Action item >>
Would you please restate the data exactly as it stands, apart from the pictures?

*** Entries shown ***

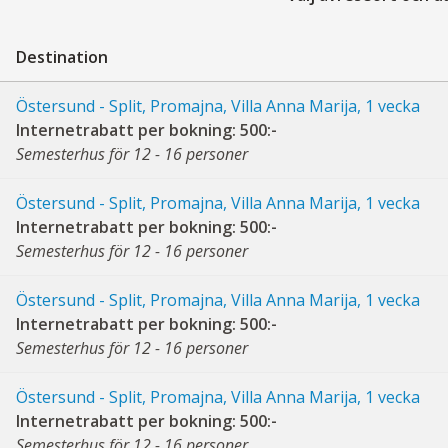
Destination
Östersund - Split, Promajna, Villa Anna Marija, 1 vecka
Internetrabatt per bokning: 500:-
Semesterhus för 12 - 16 personer
Östersund - Split, Promajna, Villa Anna Marija, 1 vecka
Internetrabatt per bokning: 500:-
Semesterhus för 12 - 16 personer
Östersund - Split, Promajna, Villa Anna Marija, 1 vecka
Internetrabatt per bokning: 500:-
Semesterhus för 12 - 16 personer
Östersund - Split, Promajna, Villa Anna Marija, 1 vecka
Internetrabatt per bokning: 500:-
Semesterhus för 12 - 16 personer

*** End of Entries shown ***

Exercise result >>
Destination
Östersund - Split, Promajna, Villa Anna Marija, 1 vecka
Internetrabatt per bokning: 500:-
Semesterhus för 12 - 16 personer
Östersund - Split, Promajna, Villa Anna Marija, 1 vecka
Internetrabatt per bokning: 500:-
Semesterhus för 12 - 16 personer
Östersund - Split, Promajna, Villa Anna Marija, 1 vecka
Internetrabatt per bokning: 500:-
Semesterhus för 12 - 16 personer
Östersund - Split, Promajna, Villa Anna Marija, 1 vecka
Internetrabatt per bokning: 500:-
Semesterhus för 12 - 16 personer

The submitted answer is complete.